Last week, I attended the Feast Conference for the first time. I wasn't quite sure what to expect but it's certain that I, along with many other attendees, walked away feeling optimistic and empowered. I walked in on Joseph Cohen's talk reminding us how Edison's phonograph revolutionized music in a time where concerts were the only way to experience it. Likewise, our technology and tools have caught up to enable rich experiences spanning many industries.
The Feast conference in NYC was, in simplest terms, an intensely inspiring mashup of great thinkers who ran with an idea. For two days our audience listened, intermingled and collaborated with each other on topics of health care, poverty, conservation, public works, education, reform, and fresh spins on antiquated business models.
Some highlights from the Conference:
Partners In Health teamed up with the likes of The Arcade Fire to raise money through ticket sales and provide direct health care to the poor. In similar models, hip eye-wear maker Warby Parker donates a pair for each one sold.

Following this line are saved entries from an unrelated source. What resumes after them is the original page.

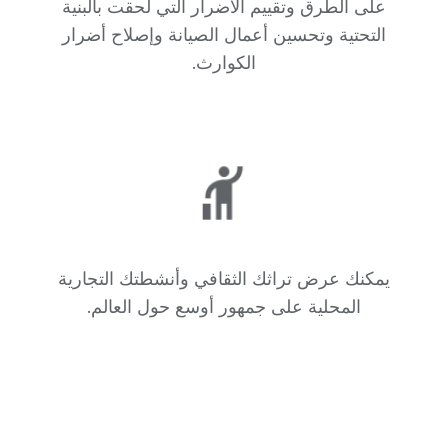
على الطرق وتقييم الأضرار التي لحقت بالبنية
التحتية وتحسين أعمال الصيانة وإصلاح أضرار
الكوارث.
يمكنك عرض تراثك الثقافي وأنشطتك التجارية
المحلية على جمهور أوسع حول العالم.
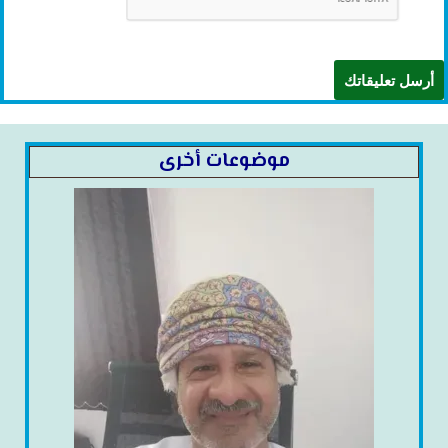
موضوعات أخرى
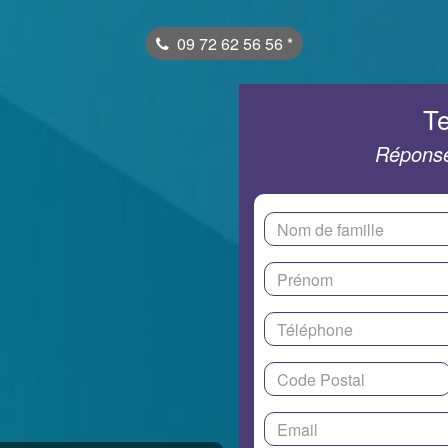
09 72 62 56 56
*
Te
Réponse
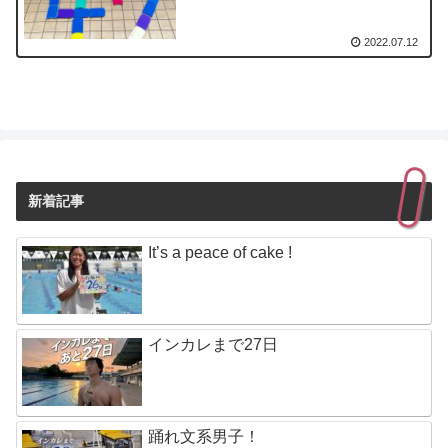
2022.07.12
新着記事
It’s a peace of cake !
インカレまで27日
踊れ文系男子！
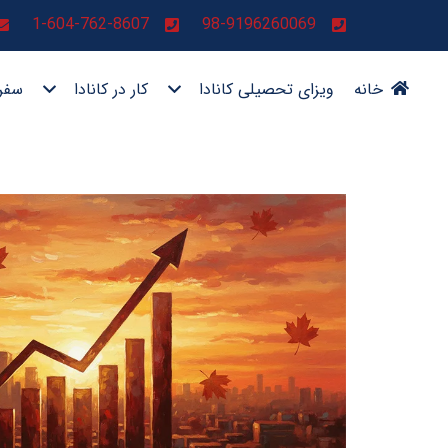
1-604-762-8607
98-9196260069
خانه
ویزای تحصیلی کانادا
کار در کانادا
سفر 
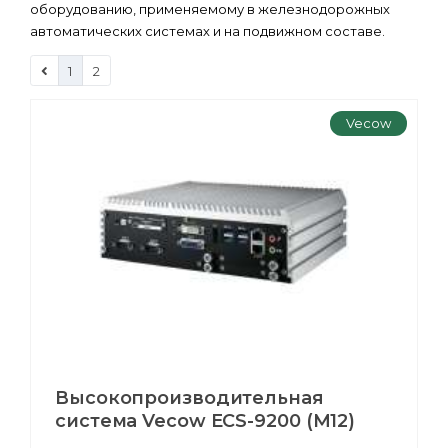
оборудованию, применяемому в железнодорожных
автоматических системах и на подвижном составе.
1
2
Vecow
Высокопроизводительная
система Vecow ECS-9200 (M12)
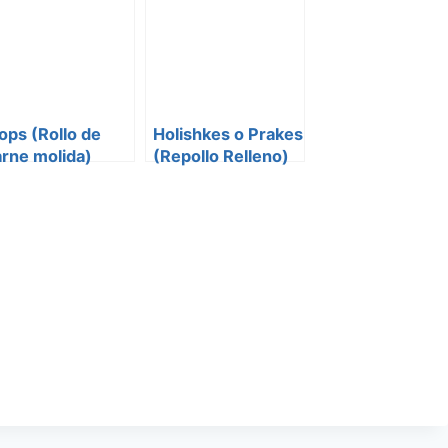
ops (Rollo de
Holishkes o Prakes
rne molida)
(Repollo Relleno)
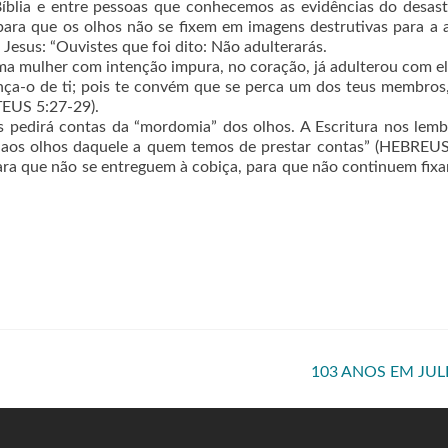
íblia e entre pessoas que conhecemos as evidências do desas
para que os olhos não se fixem em imagens destrutivas para a 
Jesus: “Ouvistes que foi dito: Não adulterarás.
ma mulher com intenção impura, no coração, já adulterou com el
lança-o de ti; pois te convém que se perca um dos teus membros
TEUS 5:27-29).
 pedirá contas da “mordomia” dos olhos. A Escritura nos lem
s aos olhos daquele a quem temos de prestar contas” (HEBREUS
ara que não se entreguem à cobiça, para que não continuem fix
103 ANOS EM JU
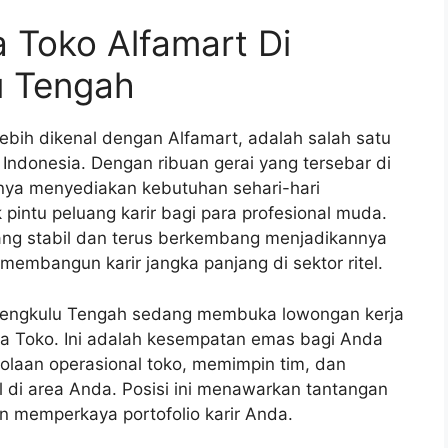
a Toko Alfamart Di
u Tengah
lebih dikenal dengan Alfamart, adalah salah satu
 Indonesia. Dengan ribuan gerai yang tersebar di
hanya menyediakan kebutuhan sehari-hari
pintu peluang karir bagi para profesional muda.
ang stabil dan terus berkembang menjadikannya
 membangun karir jangka panjang di sektor ritel.
n Bengkulu Tengah sedang membuka lowongan kerja
ala Toko. Ini adalah kesempatan emas bagi Anda
lolaan operasional toko, memimpin tim, dan
el di area Anda. Posisi ini menawarkan tantangan
n memperkaya portofolio karir Anda.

Bre Pettis spoke about his MakerBot, the community supporting it, and future practical applications of desktop 3D printing (we are SUPER excited to get ours!).
Geoffrey West told us that the problem to excessive power consumption is urbanization, which also happens to be the solution (in efficiencies) in our ever growing global population.

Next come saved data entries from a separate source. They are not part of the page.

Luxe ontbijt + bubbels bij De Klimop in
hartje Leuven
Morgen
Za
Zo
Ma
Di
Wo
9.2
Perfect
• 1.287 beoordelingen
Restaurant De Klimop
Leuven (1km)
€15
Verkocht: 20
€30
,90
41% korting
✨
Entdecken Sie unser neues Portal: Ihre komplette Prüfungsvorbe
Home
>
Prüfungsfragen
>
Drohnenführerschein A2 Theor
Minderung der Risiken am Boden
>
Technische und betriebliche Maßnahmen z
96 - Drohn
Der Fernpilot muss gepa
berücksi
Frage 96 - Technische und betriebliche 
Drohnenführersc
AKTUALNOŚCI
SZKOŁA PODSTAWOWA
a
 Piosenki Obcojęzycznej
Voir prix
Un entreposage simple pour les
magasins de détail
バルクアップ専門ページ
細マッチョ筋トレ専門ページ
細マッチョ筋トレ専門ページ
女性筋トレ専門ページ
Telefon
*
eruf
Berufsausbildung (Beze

Dan Barasch will harness light from the sun through mirrors to illuminate the worlds first underground park capable of photosynthesis in New York City.
Joshua Reich built an intuitive online bank from the drawbacks of traditional banking and decided not to make money from people's mistakes.

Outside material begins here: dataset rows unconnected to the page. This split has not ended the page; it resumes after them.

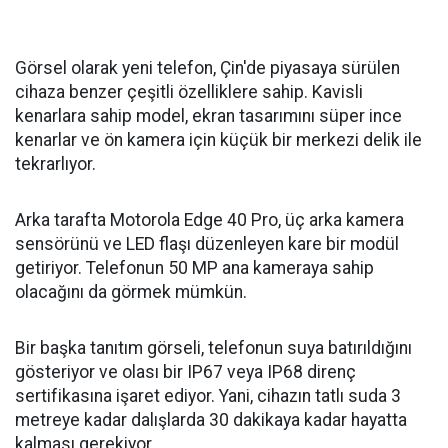
Görsel olarak yeni telefon, Çin'de piyasaya sürülen
cihaza benzer çeşitli özelliklere sahip. Kavisli
kenarlara sahip model, ekran tasarımını süper ince
kenarlar ve ön kamera için küçük bir merkezi delik ile
tekrarlıyor.
Arka tarafta Motorola Edge 40 Pro, üç arka kamera
sensörünü ve LED flaşı düzenleyen kare bir modül
getiriyor. Telefonun 50 MP ana kameraya sahip
olacağını da görmek mümkün.
Bir başka tanıtım görseli, telefonun suya batırıldığını
gösteriyor ve olası bir IP67 veya IP68 direnç
sertifikasına işaret ediyor. Yani, cihazın tatlı suda 3
metreye kadar dalışlarda 30 dakikaya kadar hayatta
kalması gerekiyor.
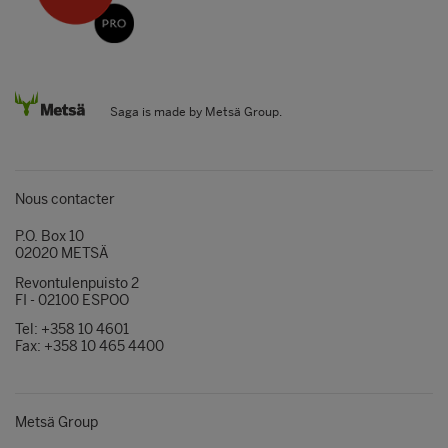
Saga is made by Metsä Group.
Nous contacter
P.O. Box 10
02020 METSÄ
Revontulenpuisto 2
FI - 02100 ESPOO
Tel: +358 10 4601
Fax: +358 10 465 4400
Metsä Group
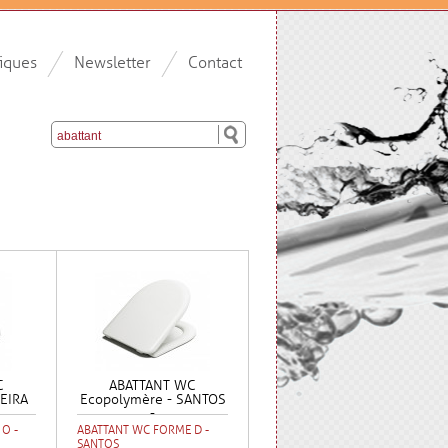
iques
Newsletter
Contact
C
ABATTANT WC
EIRA
Ecopolymère - SANTOS
-
O -
ABATTANT WC FORME D -
SANTOS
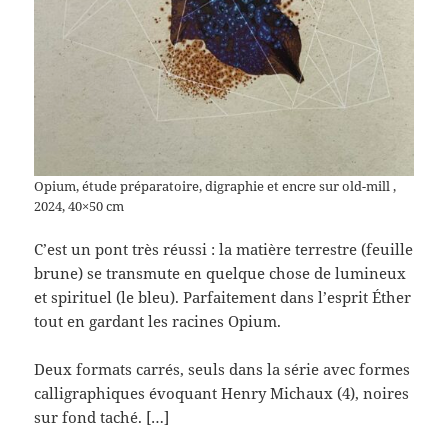
Opium, étude préparatoire, digraphie et encre sur old-mill ,
2024, 40×50 cm
C’est un pont très réussi : la matière terrestre (feuille
brune) se transmute en quelque chose de lumineux
et spirituel (le bleu). Parfaitement dans l’esprit Éther
tout en gardant les racines Opium.
Deux formats carrés, seuls dans la série avec formes
calligraphiques évoquant Henry Michaux (4), noires
sur fond taché. […]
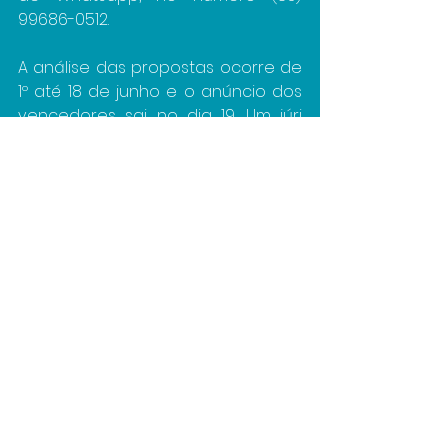
99686-0512.
A análise das propostas ocorre de 
1º até 18 de junho e o anúncio dos 
vencedores sai no dia 19. Um júri 
composto por agentes culturais de 
diversas regiões do estado nas 
áreas que o edital contempla vai 
analisar os projetos. No total, 142 
propostas serão escolhidas.
O projeto Viva Usina é realizado 
através da Lei de Incentivo à 
Cultura, com realização do 
Ministério da Cultura e Governo 
Federal e patrocínio da Energisa, 
com produção da Atua 
Comunicação Criativa e o apoio 
da Usina Cultural Energisa.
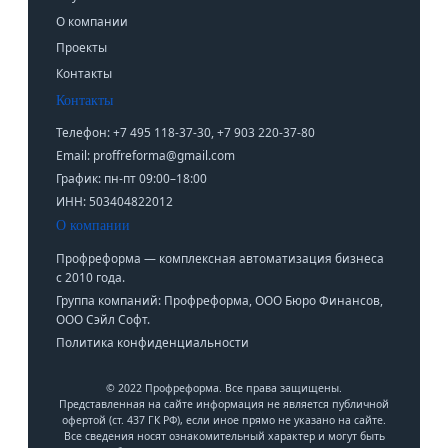
О компании
Проекты
Контакты
Контакты
Телефон: +7 495 118-37-30, +7 903 220-37-80
Email: proffreforma@gmail.com
График: пн-пт 09:00–18:00
ИНН: 503404822012
О компании
Профреформа — комплексная автоматизация бизнеса
с 2010 года.
Группа компаний: Профреформа, ООО Бюро Финансов,
ООО Сэйл Софт.
Политика конфиденциальности
© 2022 Профреформа. Все права защищены.
Представленная на сайте информация не является публичной
офертой (ст. 437 ГК РФ), если иное прямо не указано на сайте.
Все сведения носят ознакомительный характер и могут быть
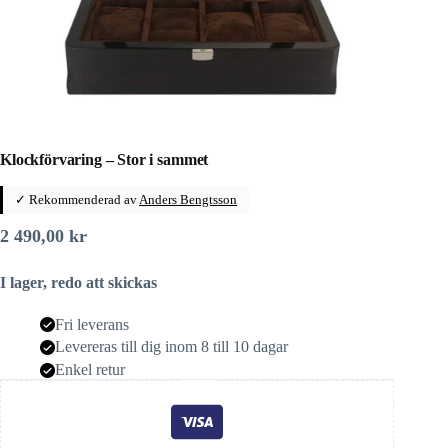
Klockförvaring – Stor i sammet
✓ Rekommenderad av
Anders Bengtsson
2 490,00
kr
I lager, redo att skickas
Fri leverans
Levereras till dig inom 8 till 10 dagar
Enkel retur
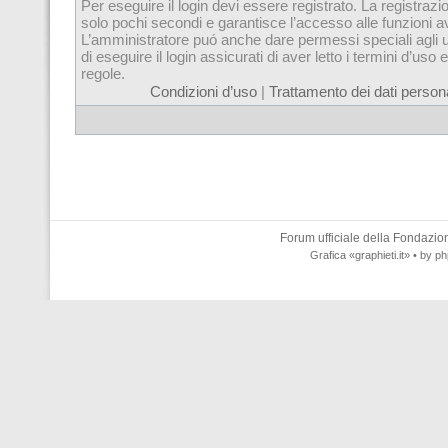
Per eseguire il login devi essere registrato. La registrazi
solo pochi secondi e garantisce l’accesso alle funzioni 
L’amministratore puó anche dare permessi speciali agli u
di eseguire il login assicurati di aver letto i termini d’uso e
regole.
Condizioni d’uso
|
Trattamento dei dati persona
Forum ufficiale della
Fondazione
Grafica
«graphieti.it»
• by
ph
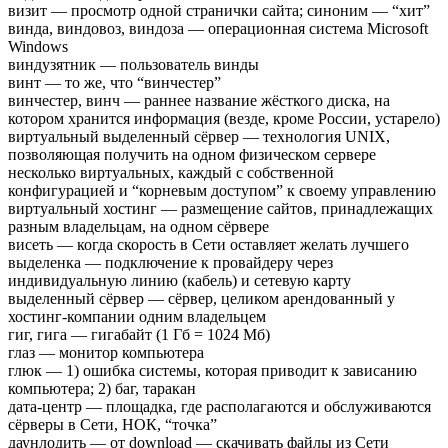
визит — просмотр одной странички сайта; синоним — “хит”
винда, виндовоз, виндоза — операционная система Microsoft
Windows
виндузятник — пользователь винды
винт — то же, что “винчестер”
винчестер, винч — раннее название жёсткого диска, на
котором хранится информация (везде, кроме России, устарело)
виртуальный выделенный сёрвер — технология UNIX,
позволяющая получить на одном физическом сервере
несколько виртуальных, каждый с собственной
конфигурацией и “корневым доступом” к своему управлению
виртуальный хостинг — размещение сайтов, принадлежащих
разным владельцам, на одном сёрвере
висеть — когда скорость в Сети оставляет желать лучшего
выделенка — подключение к провайдеру через
индивидуальную линию (кабель) и сетевую карту
выделенный сёрвер — сёрвер, целиком арендованный у
хостинг-компании одним владельцем
гиг, гига — гигабайт (1 Гб = 1024 Мб)
глаз — монитор компьютера
глюк — 1) ошибка системы, которая приводит к зависанию
компьютера; 2) баг, таракан
дата-центр — площадка, где располагаются и обслуживаются
сёрверы в Сети, НОК, “точка”
даунлодить — от download — скачивать файлы из Сети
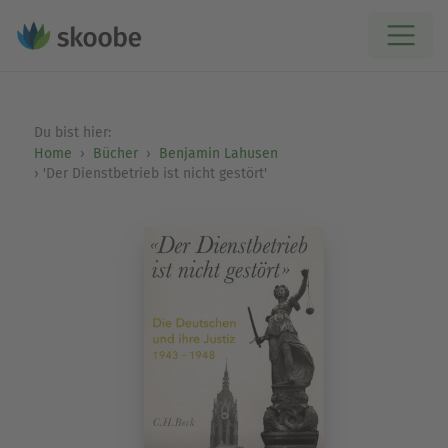
Du bist hier:
Home
Bücher
Benjamin Lahusen
'Der Dienstbetrieb ist nicht gestört'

Catherine Rohr screens former criminals for a second chance in a transformational program that leverages their "business skills" to create legitimate careers.
Story Pirates banks on the fact that learning must be memorable and relies on original stories written by children to produce theatrical skits.
Scott Heiferman from Meetup.com has enabled over 80 million RSVPs to people who wouldn't have otherwise crossed paths.
Why were all these people in the same room? Because at the basis of every project was a fundamental desire to do good. In fact, a few entrepreneurs designed their business models specifically to be replicated and built upon by others. In their train of thought, failure is an important component in the cycle of iteration and improvement. They agree that open collaboration is vital to their businesses, and have created small communities and subcultures along the way.
If technology has taken us from the phonograph to streaming music, then surely we can harness that brilliance to improve some of society's inequities. As Joshua Reich from Simple says, "look to highly regulated industries...they're ripe for innovation". The solutions could be right under our noses.